Summarizing the result

list.sh produces a nice table of processing results:

bash list.sh P1/not_blank | sort -rnk2 | tee RESO-P1-nb

The table lists the path, resolution at which CC1/2 drops below 0.3, unit cell parameters (before cosym) and symmetry suggested by dials.cosym.

20230612_0222/P1 1.26     Unit cell: 5.344  6.4788  10.84  90.00  90.20  90.02 Best solution: P 1 2/m 1
20230609_1245/P1 0.92     Unit cell: 5.336  6.4611  10.860  90.14  91.3  90.66 Best solution: P 1 2/m 1
...

Without /not_blank, the table is created for intensities before blank frame removal.

At this point, we manually merge promising crystals and try phasing.

Reprocessing with prior cell parameters

Once we know the right space group and the cell parameters, we set it to process_mP.sh to reprocess datasets with prior cell information and Bravais lattice constraints.
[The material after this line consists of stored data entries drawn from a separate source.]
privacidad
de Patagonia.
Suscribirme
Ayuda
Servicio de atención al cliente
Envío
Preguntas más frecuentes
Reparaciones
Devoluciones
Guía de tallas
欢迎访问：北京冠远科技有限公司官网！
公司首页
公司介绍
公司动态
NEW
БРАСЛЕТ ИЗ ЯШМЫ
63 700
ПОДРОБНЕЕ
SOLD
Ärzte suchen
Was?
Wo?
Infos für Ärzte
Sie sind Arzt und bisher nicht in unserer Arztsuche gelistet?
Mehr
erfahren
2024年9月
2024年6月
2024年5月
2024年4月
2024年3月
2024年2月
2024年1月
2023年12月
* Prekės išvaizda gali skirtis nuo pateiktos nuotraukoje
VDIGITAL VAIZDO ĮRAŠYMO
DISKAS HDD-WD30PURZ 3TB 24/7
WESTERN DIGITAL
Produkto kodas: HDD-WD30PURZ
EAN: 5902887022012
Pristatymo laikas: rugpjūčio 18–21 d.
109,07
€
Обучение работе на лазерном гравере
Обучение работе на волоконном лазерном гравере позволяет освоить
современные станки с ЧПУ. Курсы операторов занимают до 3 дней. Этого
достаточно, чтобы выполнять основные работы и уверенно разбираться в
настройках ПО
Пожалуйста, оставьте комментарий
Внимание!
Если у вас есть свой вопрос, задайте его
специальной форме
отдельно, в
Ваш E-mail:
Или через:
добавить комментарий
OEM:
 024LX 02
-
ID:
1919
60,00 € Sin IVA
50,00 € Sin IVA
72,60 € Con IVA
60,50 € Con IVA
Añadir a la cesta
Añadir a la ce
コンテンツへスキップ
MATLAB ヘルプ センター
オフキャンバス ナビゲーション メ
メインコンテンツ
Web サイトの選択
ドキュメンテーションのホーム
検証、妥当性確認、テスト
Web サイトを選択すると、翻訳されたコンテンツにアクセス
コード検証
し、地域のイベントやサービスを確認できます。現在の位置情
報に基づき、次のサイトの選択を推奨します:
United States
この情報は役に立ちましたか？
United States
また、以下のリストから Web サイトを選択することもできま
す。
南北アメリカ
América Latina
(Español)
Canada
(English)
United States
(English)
parallel -P8 --ungroup bash process_mP.sh < LIST

Note that this uses the spot finding results from the P1 jobs. So you have to run process_P1.sh beforehand. This is good, because indexing with prior cell parameters rejects all crystals with different cell parameters. Thus, you might miss rare crystal polymorphs.

Processing tips

The default hkl_tolerance is too large

When the unit cell is small (e.g. inorganic salt) and the image contains multiple lattices, the default hkl_tolerance=0.3 in dials.index might be too large. It accepts many spots belonging to other lattices that are tens of or even one hundred pixels away on an image and distort the unit cell parameters. I found hkl_tolerance=0.1 worked well.
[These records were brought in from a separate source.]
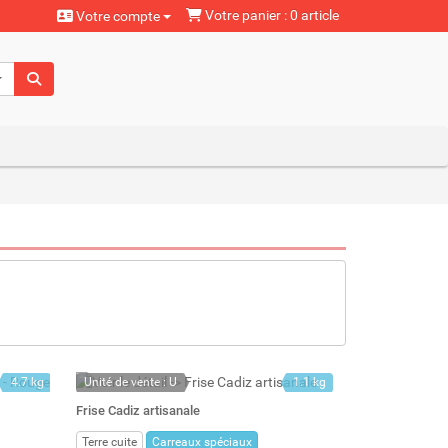
Votre panier : 0 article
Votre compte
aturels
4.7 kg
Unité de vente : U
1.1 kg
3 l
En stock
Frise Cadiz artisanale
Stock : 7
Terre cuite
Carreaux spéciaux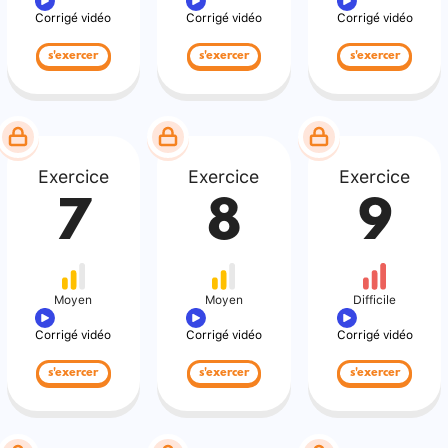
Corrigé vidéo
Corrigé vidéo
Corrigé vidéo
s'exercer
s'exercer
s'exercer
Exercice
Exercice
Exercice
7
8
9
Moyen
Moyen
Difficile
Corrigé vidéo
Corrigé vidéo
Corrigé vidéo
s'exercer
s'exercer
s'exercer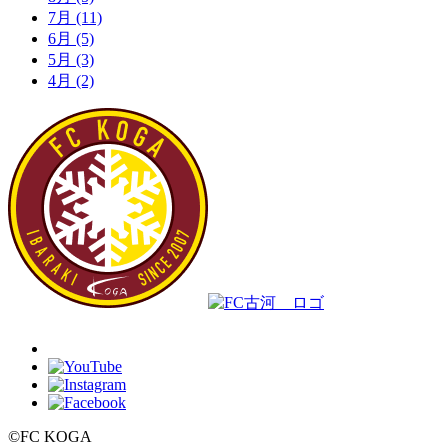
7月
(11)
6月
(5)
5月
(3)
4月
(2)
©FC KOGA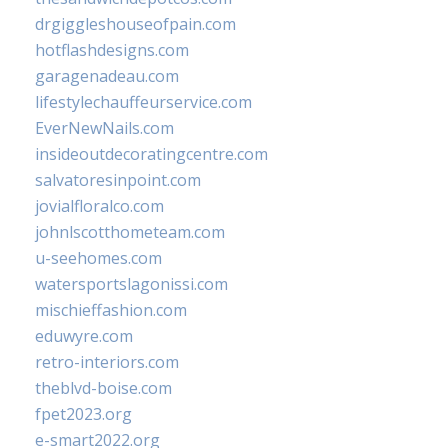
drgiggleshouseofpain.com
hotflashdesigns.com
garagenadeau.com
lifestylechauffeurservice.com
EverNewNails.com
insideoutdecoratingcentre.com
salvatoresinpoint.com
jovialfloralco.com
johnlscotthometeam.com
u-seehomes.com
watersportslagonissi.com
mischieffashion.com
eduwyre.com
retro-interiors.com
theblvd-boise.com
fpet2023.org
e-smart2022.org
The rotation axis can be different

If your scope has the MicroED upgrade package with Ceta-D, the projection lens parameters have probably been adjusted such that the rotation axis coincides with the beam stop. This is not the case with our scope.

In our scope, goniometer.axis=0,1,0 but scopes with the upgrade probably need "goniometer.axis=1,0,0".

Small-wedge X-ray datasets from SPring-8 beam lines

For crystals too large for MicroED but too small for conventional single-crystal data collection even at synchrotron beamlines, we use small-wedge data collection at synchrotron micro-focus beamlines.

process_P1-BL41XU.sh is a data processing script for such datasets collected at SPring-8 BL41XU. The same script probably works for BL32XU and BL45XU as well (but has not been tested).

The loop (or mesh) is first raster-scaned in 2D to locate crystals. For each crystals, small wedge (e.g. 20 deg) datasets are collected.

Diffraction images from multiple crystal locations are stored in a single set of HDF5 files. The number of frames per location (crystal) is stored in /entry/instrument/detector/detectorSpecific/nimages, while the number of locations (crystals) is in /entry/instrument/detector/detectorSpecific/ntrigger. They can be dumped by the following commands:

h5dump -d /entry/instrument/detector/detectorSpecific/ntrigger multi_00_master.h5
h5dump -d /entry/instrument/detector/detectorSpecific/nimages multi_00_master.h5

Edit the NFRAME_PER_TRIGGER= line to match the second number.

Individual crystals can be processed as follows:

bash process_P1-BL41XU.sh multi01 0 # the first crystal in images/multi01/*_master.h5
bash process_P1-BL41XU.sh multi01 1 # the second crystal in images/multi01/*_master.h5
# ...

In practice, we process many crystals in parallel:

# Process 55 crystals in images/multi01/*_master.h5
seq 0 54 | parallel -P8 --ungroup bash process_P1-BL41XU.sh multi01 {}

# Or make a list of crystals as follows:

# images/multi01/*_master.h5 contains 55 crystals
for i in `seq 0 54`; do echo multi01 $i; done > LIST
# images/multi02/*_master.h5 contains 47 crystals
for i in `seq 0 46`; do echo multi02 $i; done >> LIST
# ...

# And process:
# Note that we need --colsep ' ' to split two arguments in a line.
parallel --colsep ' ' -P10 --ungroup bash process_P1-BL41XU.sh {} < LIST

Because the Ewald sphere is more curved with X-ray than electrons, we have fewer Friedel pairs on a frame. For small-wedge datasets, this leads to a very low multiplicity and instability of scaling and resolution estimation when performed on individual crystals. Do not rely on per-crystal resolution estimates when selecting crystals to merge.